18. Antidepressants: These drugs are used to treat depression, anxiety disorders, and some chronic pain conditions by increasing the levels of certain neurotransmitters in the brain. Examples include selective serotonin reuptake inhibitors (SSRIs) like fluoxetine and sertraline, and tricyclic antidepressants like amitriptyline and imipramine.
19. Anticonvulsants: These drugs are used to treat seizure disorders and some chronic pain conditions by stabilizing the electrical activity of the brain. Examples include valproic acid, lamotrigine, and carbamazepine.
20. Muscle relaxants: These drugs are used to treat muscle spasms and pain by reducing muscle tension.
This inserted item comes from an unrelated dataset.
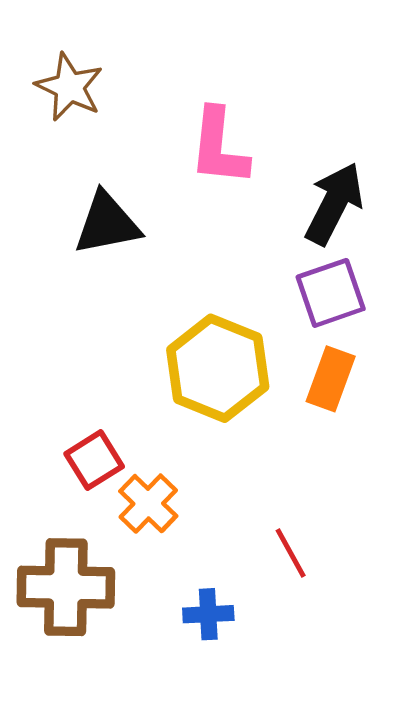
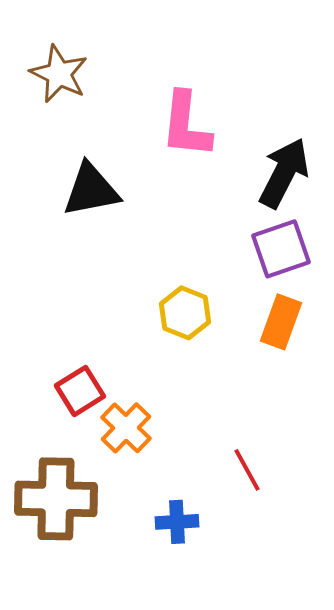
yellow hexagon: (218, 368) -> (185, 313), size x0.6

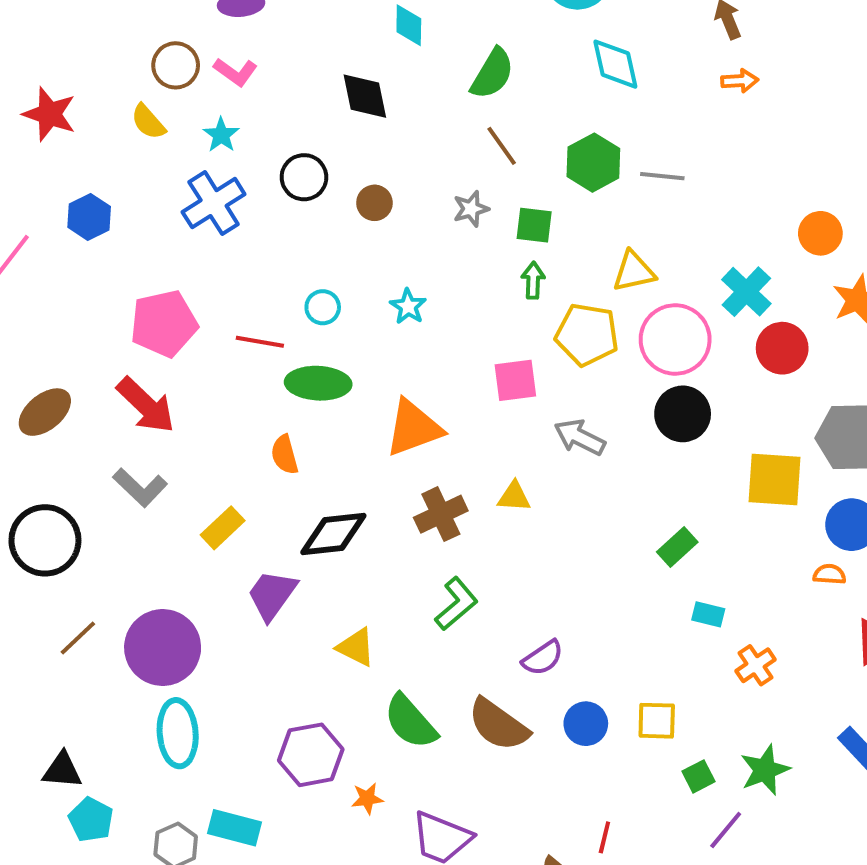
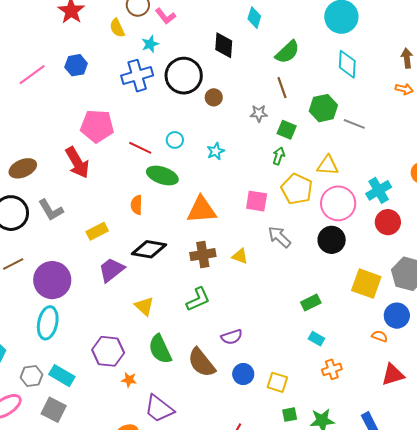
black circle: (304, 177) -> (184, 76), size x1.6
brown ellipse: (45, 412) -> (23, 168), moved
gray L-shape: (140, 487) -> (51, 210), moved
Examples include cyclobenzaprine, methocarbamol, and baclofen.
Serotonin agents are a class of drugs that work on the neurotransmitter serotonin (5-hydroxytryptamine, 5-HT) in the brain and elsewhere in the body. They include several types of medications such as:
1. Selective Serotonin Reuptake Inhibitors (SSRIs): These drugs block the reabsorption (reuptake) of serotonin into the presynaptic neuron, increasing the availability of serotonin in the synapse to interact with postsynaptic receptors. SSRIs are commonly used as antidepressants and include medications such as fluoxetine, sertraline, and citalopram.
2. Serotonin-Norepinephrine Reuptake Inhibitors (SNRIs): These drugs block the reabsorption of both serotonin and norepinephrine into the presynaptic neuron, increasing the availability of these neurotransmitters in the synapse. SNRIs are also used as antidepressants and include medications such as venlafaxine and duloxetine.
3. Serotonin Receptor Agonists: These drugs bind to and activate serotonin receptors, mimicking the effects of serotonin. They are used for various indications, including migraine prevention (e.g., sumatriptan) and Parkinson's disease (e.g., pramipexole).
4. Serotonin Receptor Antagonists: These drugs block serotonin receptors, preventing the effects of serotonin. They are used for various indications, including nausea and vomiting (e.g., ondansetron) and as mood stabilizers in bipolar disorder (e.g., olanzapine).
5. Serotonin Synthesis Inhibitors: These drugs block the enzymatic synthesis of serotonin, reducing its availability in the brain. They are used as antidepressants and include medications such as monoamine oxidase inhibitors (MAOIs) like phenelzine and tranylcypromine.
It's important to note that while these drugs all affect serotonin, they have different mechanisms of action and are used for various indications. It's essential to consult a healthcare professional before starting any new medication.
Addictive behavior is a pattern of repeated self-destructive behavior, often identified by the individual's inability to stop despite negative consequences. It can involve a variety of actions such as substance abuse (e.g., alcohol, drugs), gambling, sex, shopping, or using technology (e.g., internet, social media, video games).
These behaviors activate the brain's reward system, leading to feelings of pleasure and satisfaction. Over time, the individual may require more of the behavior to achieve the same level of pleasure, resulting in tolerance. If the behavior is stopped or reduced, withdrawal symptoms may occur.
Addictive behaviors can have serious consequences on an individual's physical, emotional, social, and financial well-being. They are often associated with mental health disorders such as depression, anxiety, and bipolar disorder. Treatment typically involves a combination of behavioral therapy, medication, and support groups to help the individual overcome the addiction and develop healthy coping mechanisms.